A total of 12,456 patients received polyenes (96.4% liposomal amphotericin B) and 18,741 received azoles (78.0% voriconazole) across ~900 hospitals. Polyene-treated patients were younger (median 55 vs 62 years), more often male (63.5% vs 57.6%), Hispanic (17.2% vs 14.6%), and had higher HIV/AIDS prevalence (14.6% vs 2.2%). Azole-treated patients more frequently had hematologic (24.8% vs 15.5%) and solid organ malignancies (9.2% vs 6.3%). Community-acquired infections were more common with polyenes (41.4% vs 29.7%).

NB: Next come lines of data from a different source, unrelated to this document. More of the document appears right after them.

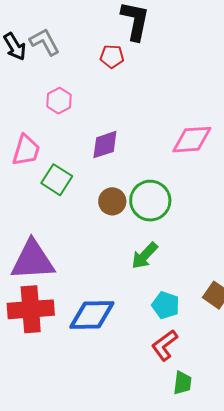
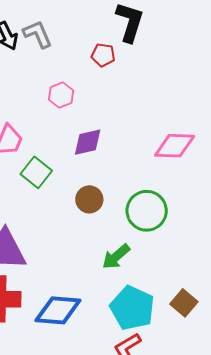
pink hexagon: (59, 101) -> (61, 95), moved
green circle: (150, 201) -> (147, 211), moved
cyan pentagon: (166, 305) -> (132, 308), size x1.6

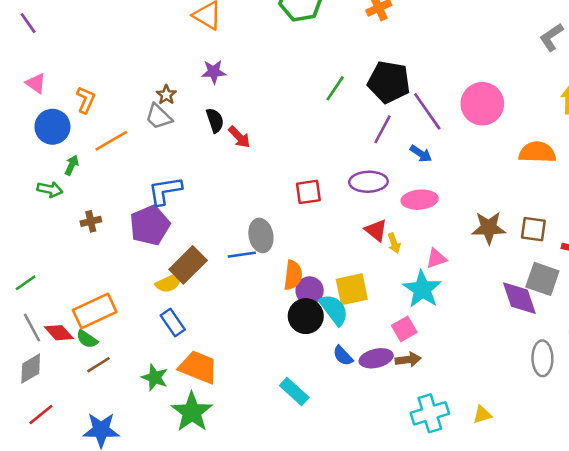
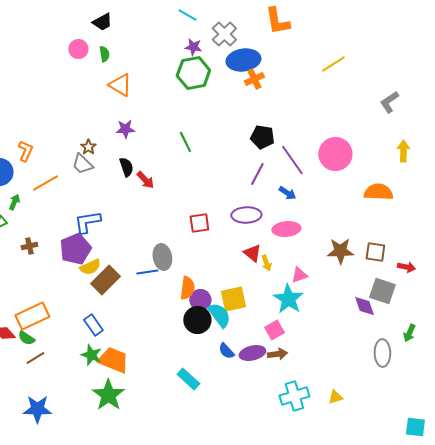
black pentagon: (389, 82) -> (262, 137), size x0.7
green line: (335, 88) -> (185, 142), moved, turned -60
yellow semicircle: (169, 283) -> (90, 267), moved
purple diamond: (519, 298) -> (364, 306), size x0.7
green star: (155, 377) -> (91, 355), moved

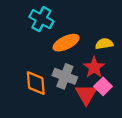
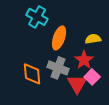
orange ellipse: (66, 43) -> (59, 38), turned -45

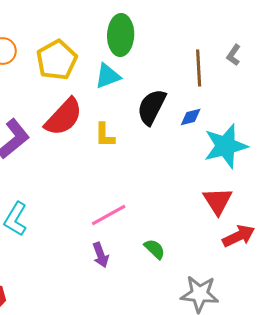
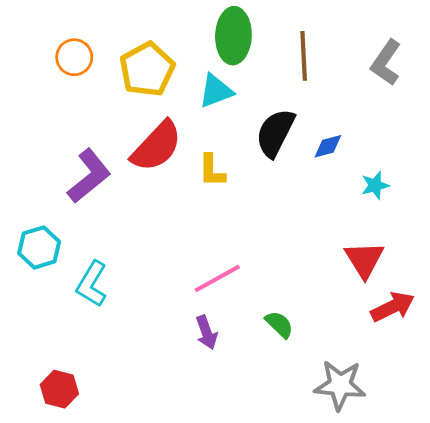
gray L-shape: (234, 55) -> (386, 63), size x1.6
brown line: (199, 68) -> (304, 56), moved
cyan star: (226, 146) -> (375, 185), size x0.5

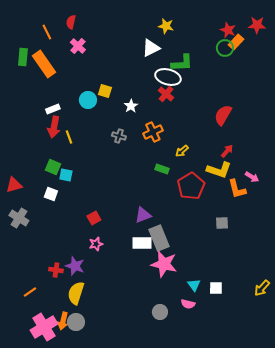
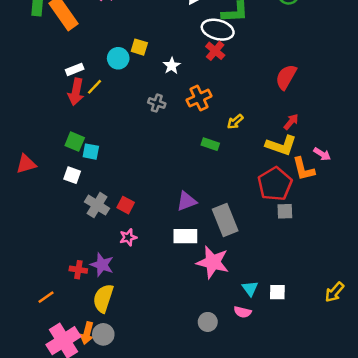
yellow line: (69, 137) -> (95, 87), moved, turned 64
red pentagon: (191, 186) -> (275, 184), moved
gray cross: (19, 218) -> (97, 205), moved
red square: (94, 218) -> (126, 205), turned -32
gray rectangle: (159, 238) -> (225, 220), moved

Among ~300 hospitals with microbiology data, 57.5% (2,158/3,755) of polyene and 59.8% (3,450/5,770) of azole patients underwent culture testing. A fungal pathogen was identified in 506 polyene and 709 azole patients. Common sources were blood and cerebrospinal fluid (polyenes) and lung and blood (azoles). Aspergillus spp. were most frequent, followed by Cryptococcus neoformans and Histoplasma capsulatum.

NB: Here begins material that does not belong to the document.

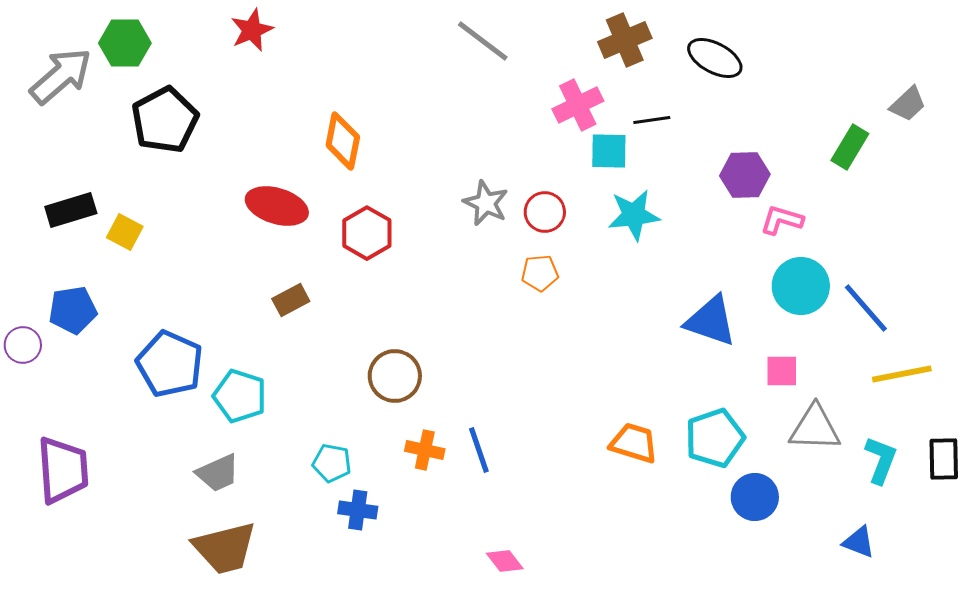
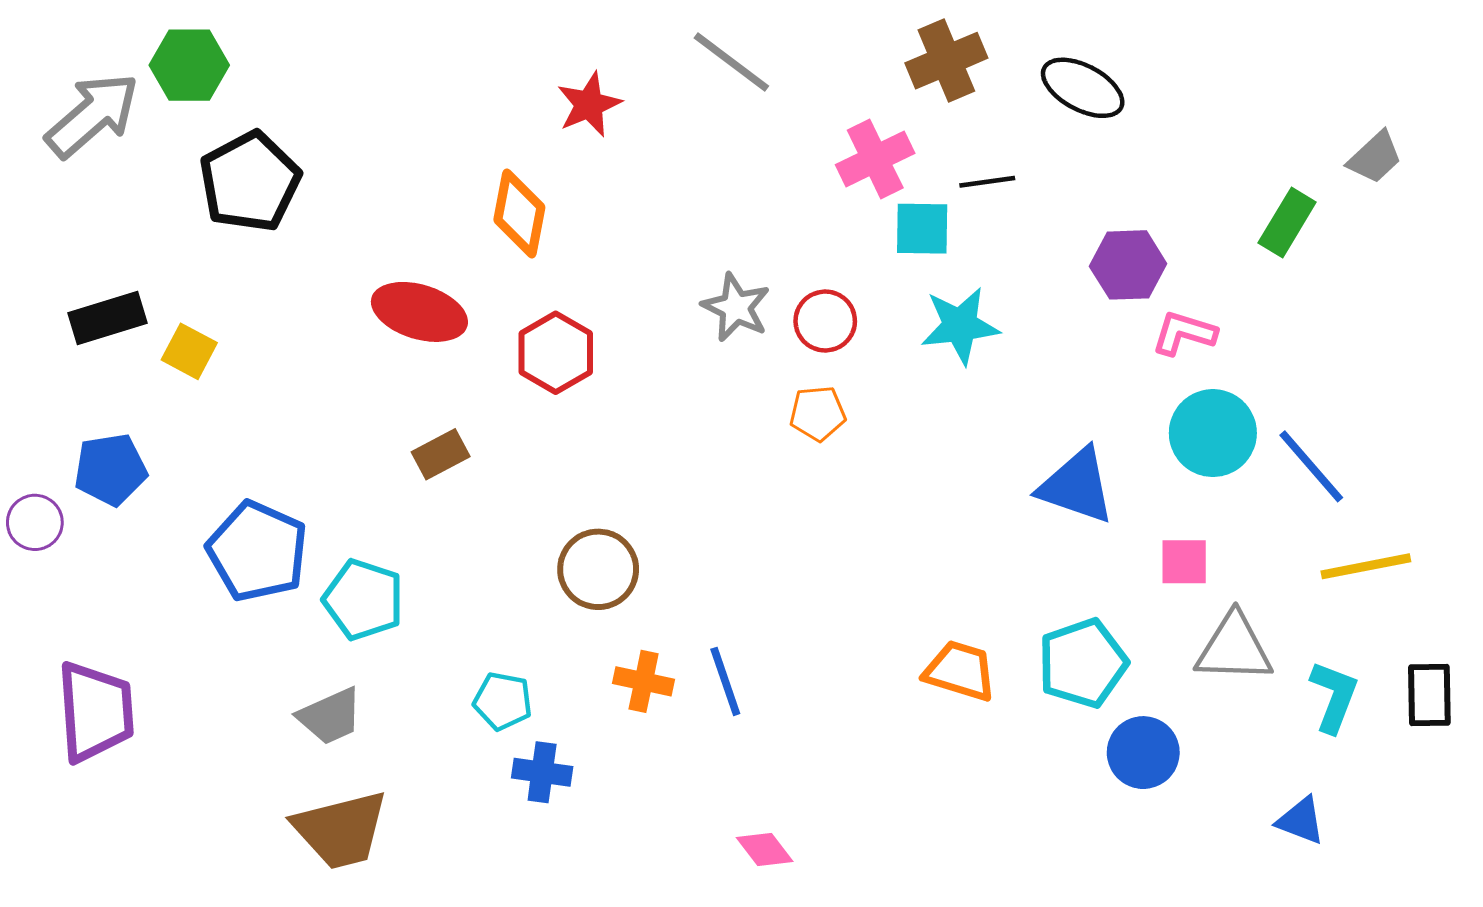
red star: (252, 30) -> (589, 104), moved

Biomarker testing showed that galactomannan was used more often in azole-treated patients, while beta-D-glucan and PCR were less commonly used overall. Overall, fungal pathogens were infrequently identified despite antifungal use, and advanced diagnostics remained underutilized.

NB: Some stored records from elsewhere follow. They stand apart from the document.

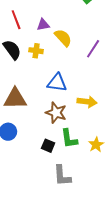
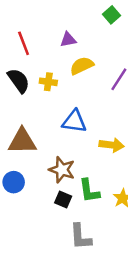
purple triangle: (43, 25) -> (68, 40), moved
yellow semicircle: (63, 38) -> (82, 66), turned -72
brown star: (56, 113) -> (62, 170), moved

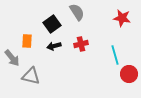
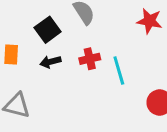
cyan line: (115, 55) -> (119, 70), moved

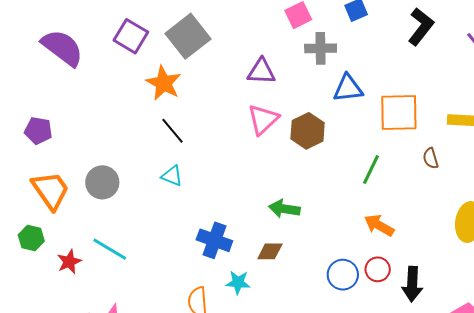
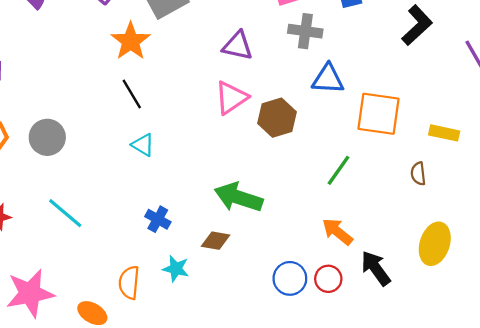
brown semicircle: (431, 158) -> (418, 174), moved
cyan triangle: (172, 176) -> (143, 145), moved
green arrow: (284, 209) -> (239, 197), size x1.4
blue cross: (214, 240) -> (158, 219), size x0.7
cyan line: (110, 249) -> (65, 213), moved
black arrow: (412, 284) -> (376, 268), moved, turned 132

Steroid-Linked Invasive Fungal Infections After CAR-T: Insights from a National Australian Cohort

Presenter: Gemma Reynolds

This national, multicentre cohort study evaluated the incidence and risk factors for invasive fungal infections (IFI) in adults receiving CD19-directed CAR-T therapy for aggressive lymphoma (2019–2023; follow-up to March 2025). A total of 291 patients (median age 64 years) were included. Seventeen IFIs occurred in 17 patients (5.8% of the cohort; 11% of microbiologically confirmed infections). IFIs developed at a median of 122 days post-infusion (IQR: 25–263), with 29% occurring ≥6 months. Infection rates were significantly higher within the first 30 days compared to later periods (0.14 vs 0.007 per 100 patient-days; IRR=0.05, p=0.003). Common pathogens included pulmonary aspergillosis (47%), Candida bloodstream infections (35%), and Pneumocystis jirovecii (6%). IFIs occurred despite antifungal prophylaxis in 29% of cases, and all were grade ≥3, with three fatalities.

In multivariable competing-risk Cox regression, higher cumulative dexamethasone exposure within 30 days post-infusion was independently associated with IFI risk (HR 1.003, 95% CI: 1.002–1.004; p<0.001). A threshold of 56 mg dexamethasone-equivalent predicted IFI (HR 6.6, 95% CI: 1.6–27.1; AUC 0.71; p=0.015).

Overall, IFIs were infrequent but clinically significant, with early steroid exposure identifying a high-risk subgroup.

ESCMID 2026, 17-21 April, Munich, Germany.